If you had any doubt, recent rating trends should erase any question.
And the implication is clear: Stations that have cut programming costs by cheapening their product will ultimately pay a significant price for their actions.
In January of this year Rush Limbaugh switched affiliates in New York and Los Angeles. In each case, Limbaugh left the leading News-Talk station and moved to a much weaker competitor.
Now with six months of PPM data we can see what happened. In both instances the stations that added Limbaugh benefited, and the stations that lost Limbaugh took major ratings hits.
Lose an important programming element that draws listeners to the station and you’ll likely lose listeners. If your competitor capitalizes on the change, perhaps by hiring a key personality you let go, you could ulitimately pay for it.
We created an 6+ share index based on station ratings in the fourth quarter of 2013 before the switch. We then calculated how ratings have changed since Limbaugh switched.
Indexing this way enables us to easily compare rating trends across markets. All stations start at 100. An increase to 200 means a station’s share has doubled, 300 tripled, and so on.
An index that moves below 100 means the station has lost share. An index of 33 means that the station only has a third of its original audience. Put another way, an index of 33 means the station has lost two thirds of its listeners.
In Los Angeles, KFI has drifted down and stands at an idex of 78. That tranlates into a loss of about half a share point. The station has been a dominant News-Talk station for years, and it remains so, but even it took a hit from the departure of Limbaugh.
Given PPM’s rating compression, a half share loss can add up to a three or four station rank decline.
KEIB, Limbaugh’s new home, saw immediate gains. The station now indexes at 265. While it still ranked well below KFI, KEIB has seen its full week AQH nearly double, and Limbaugh’s time-slot numbers nearly triple. (All comparisons are based on three month averages to smooth out wobbles.)
We should note that Clear Channel owns both KFI and KEIB, so the move was made for strategic reasons. The fact remains, however, that the group's flag-ship News-Talk station took a hit.
In New York the changes have been much more dramatic.
WABC lost a quarter of its 6+ AQH in the first month without Limbaugh, and has continued to lose listeners virtually every month since.
Today the station indexes at 35, indicating that two thirds of the station's quarter-hours have evaporated since the beginning of 2014.
WOR closed out 2013 with about half the quarter-hour persons of WABC. Today the station indexes at 370, suggesting that the station share is nearly four times its pre-Limbaugh level.
After years of consistently trailing WABC, WOR is now essentially tied with WABC in full-week AQH. During Limbaugh’s time-slot WOR has tripled its numbers and bests WABC by a significant margin.
Of course WOR also acquired Sean Hannity, and WABC made several personality changes in addition to adding Limbaugh, but these additional factors do not change the lesson:
It matters in every format, in every competitive situation.

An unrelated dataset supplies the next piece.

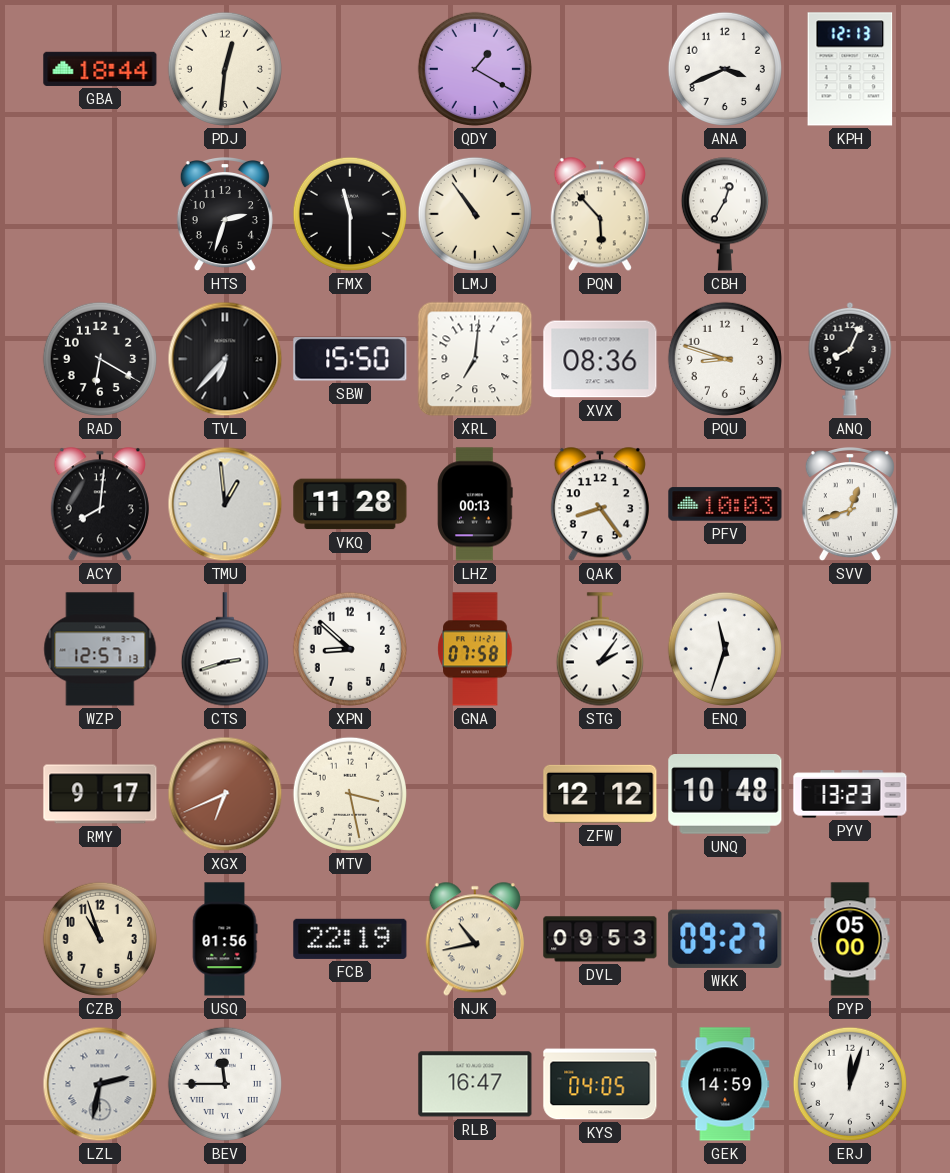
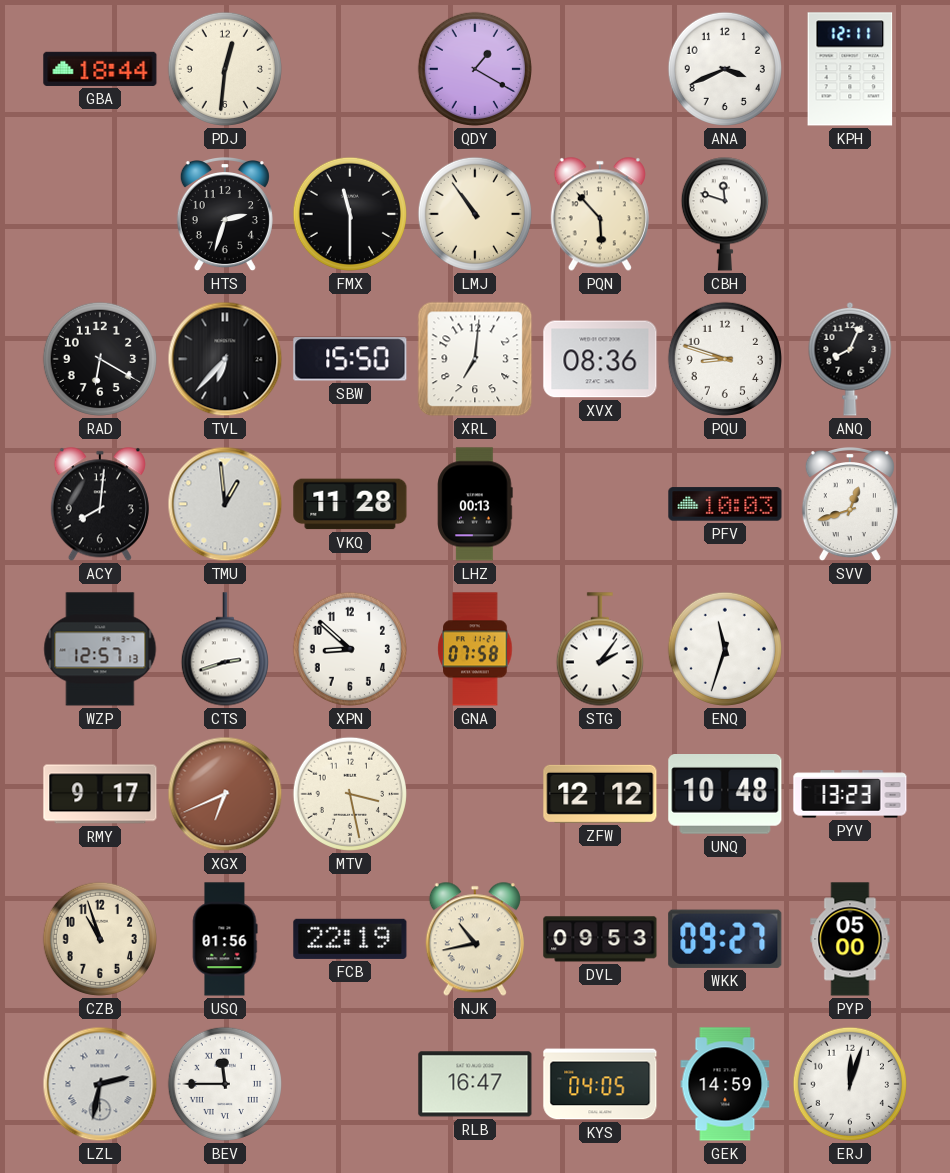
KPH: 12:13 -> 12:11
CBH: 12:35 -> 11:48
QAK: 8:24 -> none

Listeners have options, more than ever. They will not remain loyal to stations that stop delivering on expectations.
Too many broadcast leaders have decided that cheaper trumps better, that downgrading the product to squeeze a little more profit out of local radio is good business.
The next quarter’s bottom line might look a little better, but the lessons of what’s happened in New York and Los Angeles suggest that the gains are short lived. The negative long term implications will long remain after the momentary bump in profit is forgotten.